Write the records out again exactly, but without pictures.

########################################

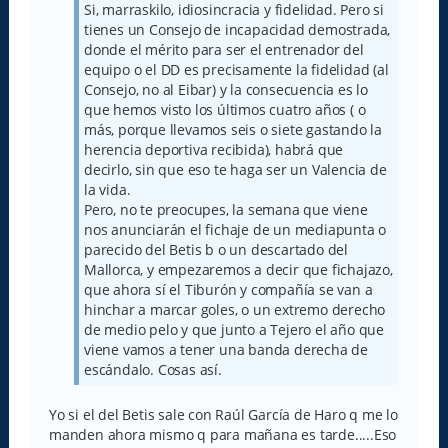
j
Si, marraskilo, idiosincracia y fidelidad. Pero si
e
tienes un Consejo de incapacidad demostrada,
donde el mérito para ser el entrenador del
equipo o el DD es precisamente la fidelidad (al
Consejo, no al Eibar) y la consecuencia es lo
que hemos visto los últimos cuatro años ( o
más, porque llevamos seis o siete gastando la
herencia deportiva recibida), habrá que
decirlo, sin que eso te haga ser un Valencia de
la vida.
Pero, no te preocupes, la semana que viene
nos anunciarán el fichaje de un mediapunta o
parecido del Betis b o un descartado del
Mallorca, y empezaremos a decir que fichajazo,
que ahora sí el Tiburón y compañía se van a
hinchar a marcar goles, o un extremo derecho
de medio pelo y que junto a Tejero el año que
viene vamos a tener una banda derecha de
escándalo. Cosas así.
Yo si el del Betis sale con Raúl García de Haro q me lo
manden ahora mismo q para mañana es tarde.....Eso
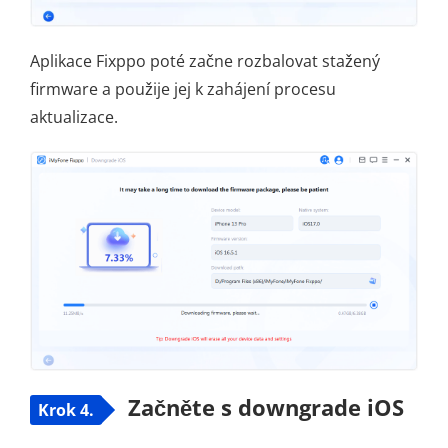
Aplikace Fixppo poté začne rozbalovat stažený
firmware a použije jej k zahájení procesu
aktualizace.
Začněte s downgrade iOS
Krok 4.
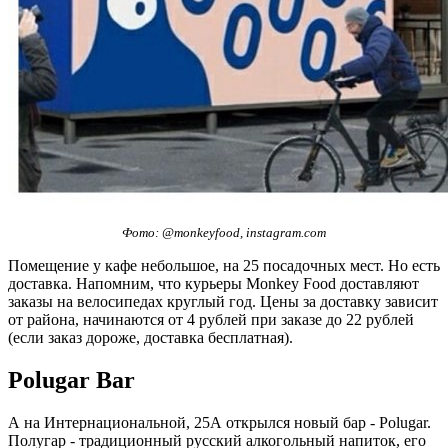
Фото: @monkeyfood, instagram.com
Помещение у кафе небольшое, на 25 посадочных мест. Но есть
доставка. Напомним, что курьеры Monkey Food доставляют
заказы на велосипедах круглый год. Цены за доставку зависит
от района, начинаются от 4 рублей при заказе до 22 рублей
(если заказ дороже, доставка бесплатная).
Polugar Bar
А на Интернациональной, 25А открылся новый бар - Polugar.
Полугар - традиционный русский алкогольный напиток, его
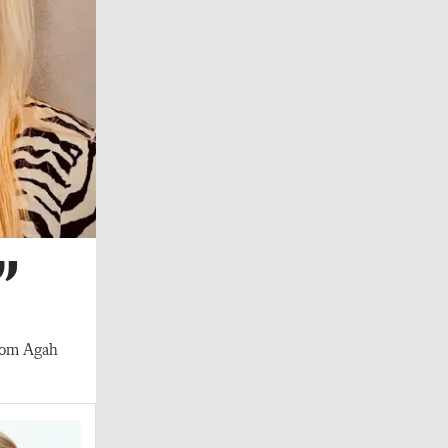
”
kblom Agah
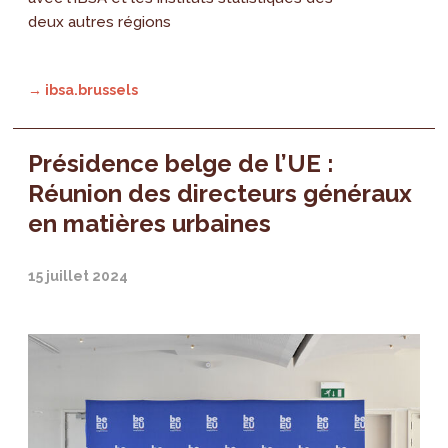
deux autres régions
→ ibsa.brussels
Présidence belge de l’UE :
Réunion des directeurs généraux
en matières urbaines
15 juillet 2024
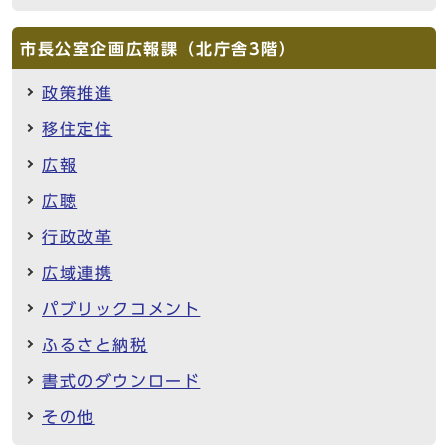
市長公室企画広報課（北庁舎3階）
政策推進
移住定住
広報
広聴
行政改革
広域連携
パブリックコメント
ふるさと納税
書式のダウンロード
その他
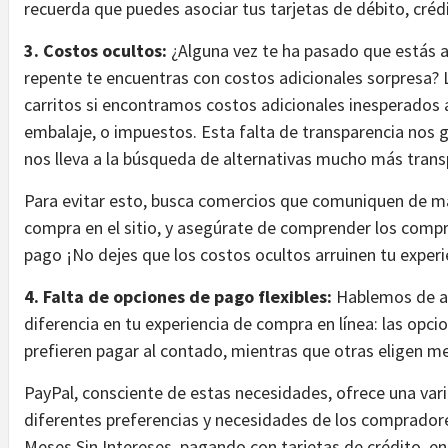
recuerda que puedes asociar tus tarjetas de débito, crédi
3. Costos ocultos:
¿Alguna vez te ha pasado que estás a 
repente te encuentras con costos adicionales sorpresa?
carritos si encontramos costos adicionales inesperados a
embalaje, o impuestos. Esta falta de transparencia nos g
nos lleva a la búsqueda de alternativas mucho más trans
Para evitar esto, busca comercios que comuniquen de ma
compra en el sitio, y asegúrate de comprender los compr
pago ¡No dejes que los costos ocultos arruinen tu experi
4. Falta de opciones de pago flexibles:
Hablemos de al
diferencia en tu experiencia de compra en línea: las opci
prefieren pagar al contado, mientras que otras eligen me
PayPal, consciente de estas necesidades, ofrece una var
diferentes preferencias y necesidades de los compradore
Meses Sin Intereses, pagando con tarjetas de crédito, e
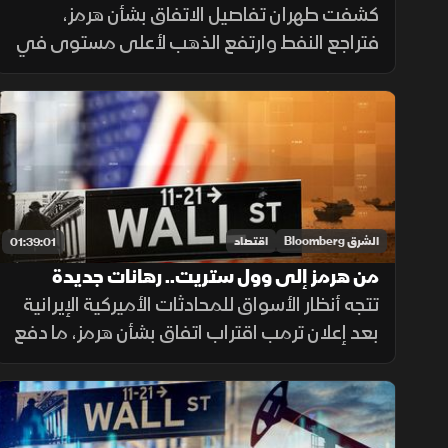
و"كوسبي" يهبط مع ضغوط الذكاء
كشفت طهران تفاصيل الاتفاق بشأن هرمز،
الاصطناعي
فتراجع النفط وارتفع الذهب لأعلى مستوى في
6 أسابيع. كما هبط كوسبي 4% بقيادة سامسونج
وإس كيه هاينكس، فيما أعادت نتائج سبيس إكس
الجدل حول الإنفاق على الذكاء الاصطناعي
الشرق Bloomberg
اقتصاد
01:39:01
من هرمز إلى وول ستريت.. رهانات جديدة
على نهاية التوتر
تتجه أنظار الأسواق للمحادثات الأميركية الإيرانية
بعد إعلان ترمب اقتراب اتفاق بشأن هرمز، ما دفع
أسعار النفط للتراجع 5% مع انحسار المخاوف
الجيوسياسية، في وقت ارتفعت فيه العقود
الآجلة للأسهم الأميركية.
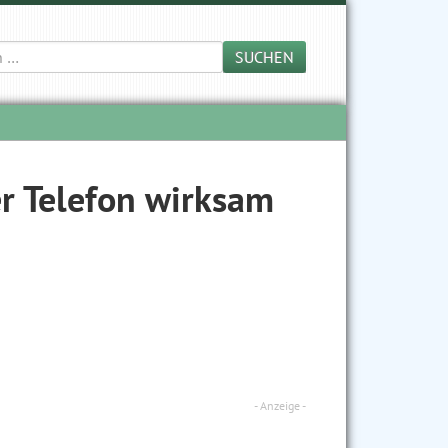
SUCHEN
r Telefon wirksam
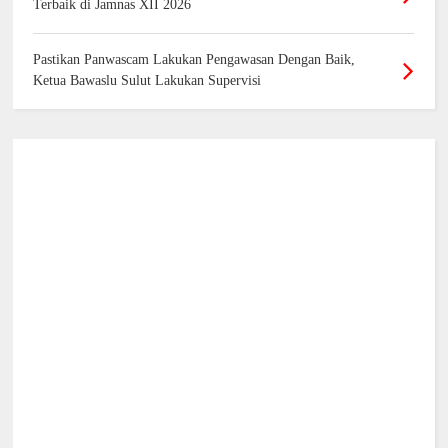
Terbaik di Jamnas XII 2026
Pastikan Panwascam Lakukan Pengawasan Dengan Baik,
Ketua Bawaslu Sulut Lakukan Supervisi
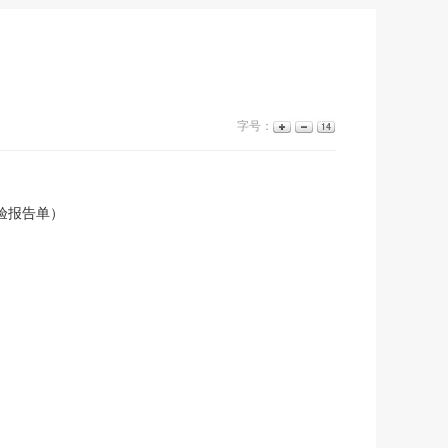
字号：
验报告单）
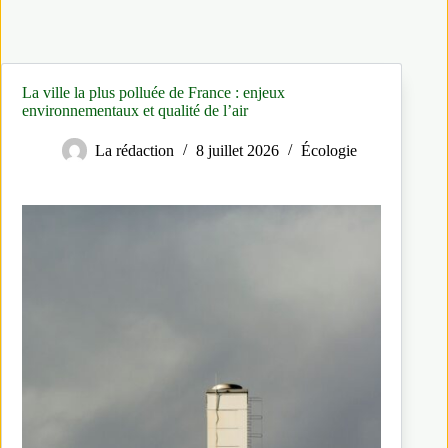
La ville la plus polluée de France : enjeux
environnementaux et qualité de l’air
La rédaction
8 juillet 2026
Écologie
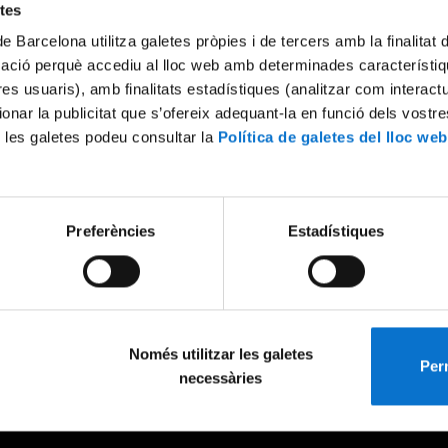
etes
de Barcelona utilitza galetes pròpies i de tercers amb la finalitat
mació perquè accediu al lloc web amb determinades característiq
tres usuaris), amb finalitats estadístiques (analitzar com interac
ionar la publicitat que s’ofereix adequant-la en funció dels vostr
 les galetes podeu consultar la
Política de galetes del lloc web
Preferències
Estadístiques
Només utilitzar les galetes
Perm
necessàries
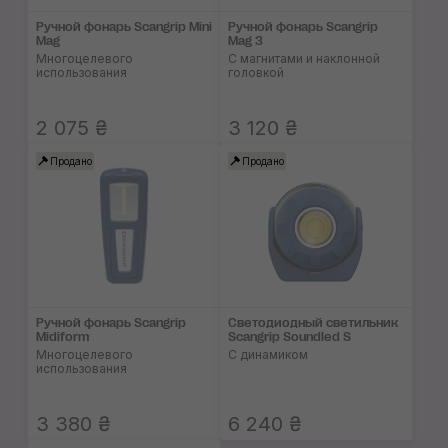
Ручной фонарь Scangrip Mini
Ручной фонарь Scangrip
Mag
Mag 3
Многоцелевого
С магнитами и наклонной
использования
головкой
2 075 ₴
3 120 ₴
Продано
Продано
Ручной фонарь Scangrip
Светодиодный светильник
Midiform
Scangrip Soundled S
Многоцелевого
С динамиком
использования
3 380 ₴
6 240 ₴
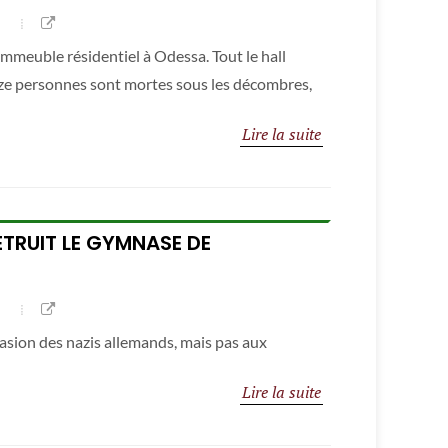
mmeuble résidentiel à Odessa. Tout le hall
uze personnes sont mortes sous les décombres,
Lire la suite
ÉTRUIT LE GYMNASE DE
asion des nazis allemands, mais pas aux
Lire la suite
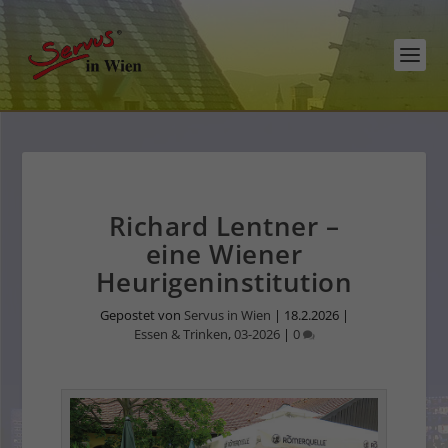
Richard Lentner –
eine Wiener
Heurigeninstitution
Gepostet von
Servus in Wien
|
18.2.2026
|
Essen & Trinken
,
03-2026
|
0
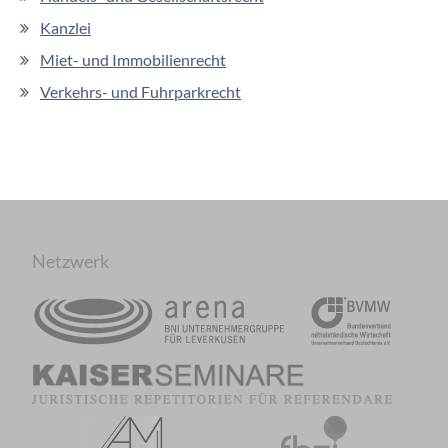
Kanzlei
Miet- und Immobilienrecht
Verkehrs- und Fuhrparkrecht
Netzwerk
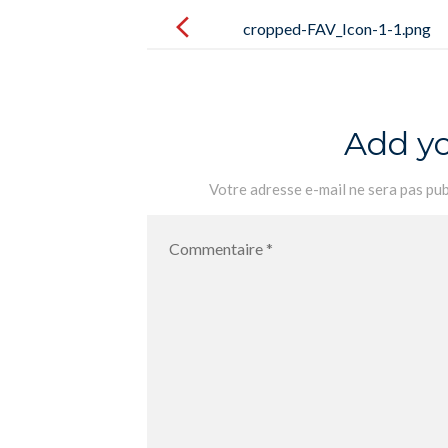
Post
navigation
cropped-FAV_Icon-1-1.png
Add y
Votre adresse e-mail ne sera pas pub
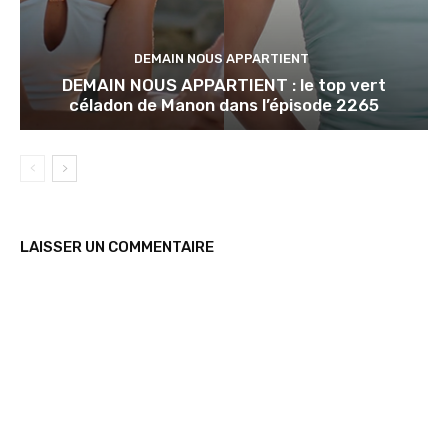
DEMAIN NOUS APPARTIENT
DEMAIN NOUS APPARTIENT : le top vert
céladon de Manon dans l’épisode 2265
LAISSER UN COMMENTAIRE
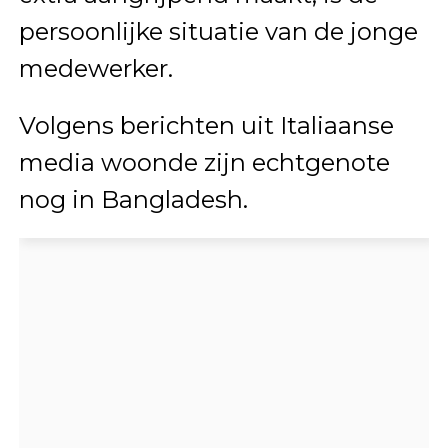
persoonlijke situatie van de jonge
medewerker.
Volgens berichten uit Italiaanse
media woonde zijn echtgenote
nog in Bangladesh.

########################################

YOUR RESPONSE >>
j
Si, marraskilo, idiosincracia y fidelidad. Pero si
e
tienes un Consejo de incapacidad demostrada,
donde el mérito para ser el entrenador del
equipo o el DD es precisamente la fidelidad (al
Consejo, no al Eibar) y la consecuencia es lo
que hemos visto los últimos cuatro años ( o
más, porque llevamos seis o siete gastando la
herencia deportiva recibida), habrá que
decirlo, sin que eso te haga ser un Valencia de
la vida.
Pero, no te preocupes, la semana que viene
nos anunciarán el fichaje de un mediapunta o
parecido del Betis b o un descartado del
Mallorca, y empezaremos a decir que fichajazo,
que ahora sí el Tiburón y compañía se van a
hinchar a marcar goles, o un extremo derecho
de medio pelo y que junto a Tejero el año que
viene vamos a tener una banda derecha de
escándalo. Cosas así.
Yo si el del Betis sale con Raúl García de Haro q me lo
manden ahora mismo q para mañana es tarde.....Eso
Aplikace Fixppo poté začne rozbalovat stažený
firmware a použije jej k zahájení procesu
aktualizace.
Začněte s downgrade iOS
Krok 4.
Фото: @monkeyfood, instagram.com
Помещение у кафе небольшое, на 25 посадочных мест. Но есть
доставка. Напомним, что курьеры Monkey Food доставляют
заказы на велосипедах круглый год. Цены за доставку зависит
от района, начинаются от 4 рублей при заказе до 22 рублей
(если заказ дороже, доставка бесплатная).
Polugar Bar
А на Интернациональной, 25А открылся новый бар - Polugar.
Полугар - традиционный русский алкогольный напиток, его
”
kblom Agah
deux autres régions
→ ibsa.brussels
Présidence belge de l’UE :
Réunion des directeurs généraux
en matières urbaines
15 juillet 2024
市長公室企画広報課（北庁舎3階）
政策推進
移住定住
広報
広聴
行政改革
広域連携
パブリックコメント
ふるさと納税
書式のダウンロード
その他
recuerda que puedes asociar tus tarjetas de débito, crédi
3. Costos ocultos:
¿Alguna vez te ha pasado que estás a 
repente te encuentras con costos adicionales sorpresa?
carritos si encontramos costos adicionales inesperados a
embalaje, o impuestos. Esta falta de transparencia nos g
nos lleva a la búsqueda de alternativas mucho más trans
Para evitar esto, busca comercios que comuniquen de ma
compra en el sitio, y asegúrate de comprender los compr
pago ¡No dejes que los costos ocultos arruinen tu experi
4. Falta de opciones de pago flexibles:
Hablemos de al
diferencia en tu experiencia de compra en línea: las opci
prefieren pagar al contado, mientras que otras eligen me
PayPal, consciente de estas necesidades, ofrece una var
diferentes preferencias y necesidades de los compradore
Meses Sin Intereses, pagando con tarjetas de crédito, e
و"كوسبي" يهبط مع ضغوط الذكاء
كشفت طهران تفاصيل الاتفاق بشأن هرمز،
الاصطناعي
فتراجع النفط وارتفع الذهب لأعلى مستوى في
6 أسابيع. كما هبط كوسبي 4% بقيادة سامسونج
وإس كيه هاينكس، فيما أعادت نتائج سبيس إكس
الجدل حول الإنفاق على الذكاء الاصطناعي
الشرق Bloomberg
اقتصاد
01:39:01
من هرمز إلى وول ستريت.. رهانات جديدة
على نهاية التوتر
تتجه أنظار الأسواق للمحادثات الأميركية الإيرانية
بعد إعلان ترمب اقتراب اتفاق بشأن هرمز، ما دفع
أسعار النفط للتراجع 5% مع انحسار المخاوف
الجيوسياسية، في وقت ارتفعت فيه العقود
الآجلة للأسهم الأميركية.
SUCHEN
r Telefon wirksam
Terbaik di Jamnas XII 2026
Pastikan Panwascam Lakukan Pengawasan Dengan Baik,
Ketua Bawaslu Sulut Lakukan Supervisi
字号：
验报告单）
La ville la plus polluée de France : enjeux
environnementaux et qualité de l’air
La rédaction
8 juillet 2026
Écologie
etes
de Barcelona utilitza galetes pròpies i de tercers amb la finalitat
mació perquè accediu al lloc web amb determinades característiq
tres usuaris), amb finalitats estadístiques (analitzar com interac
ionar la publicitat que s’ofereix adequant-la en funció dels vostr
 les galetes podeu consultar la
Política de galetes del lloc web
Preferències
Estadístiques
Només utilitzar les galetes
Perm
necessàries
Ручной фонарь Scangrip Mini
Ручной фонарь Scangrip
Mag
Mag 3
Многоцелевого
С магнитами и наклонной
использования
головкой
2 075 ₴
3 120 ₴
Продано
Продано
Ручной фонарь Scangrip
Светодиодный светильник
Midiform
Scangrip Soundled S
Многоцелевого
С динамиком
использования
3 380 ₴
6 240 ₴
mmeuble résidentiel à Odessa. Tout le hall
uze personnes sont mortes sous les décombres,
Lire la suite
ÉTRUIT LE GYMNASE DE
asion des nazis allemands, mais pas aux
Lire la suite
Richard Lentner –
eine Wiener
Heurigeninstitution
Gepostet von
Servus in Wien
|
18.2.2026
|
Essen & Trinken
,
03-2026
|
0
Kanzlei
Miet- und Immobilienrecht
Verkehrs- und Fuhrparkrecht
Netzwerk
Post
navigation
cropped-FAV_Icon-1-1.png
Add y
Votre adresse e-mail ne sera pas pub
DEMAIN NOUS APPARTIENT
DEMAIN NOUS APPARTIENT : le top vert
céladon de Manon dans l’épisode 2265
LAISSER UN COMMENTAIRE
persoonlijke situatie van de jonge
medewerker.
Volgens berichten uit Italiaanse
media woonde zijn echtgenote
nog in Bangladesh.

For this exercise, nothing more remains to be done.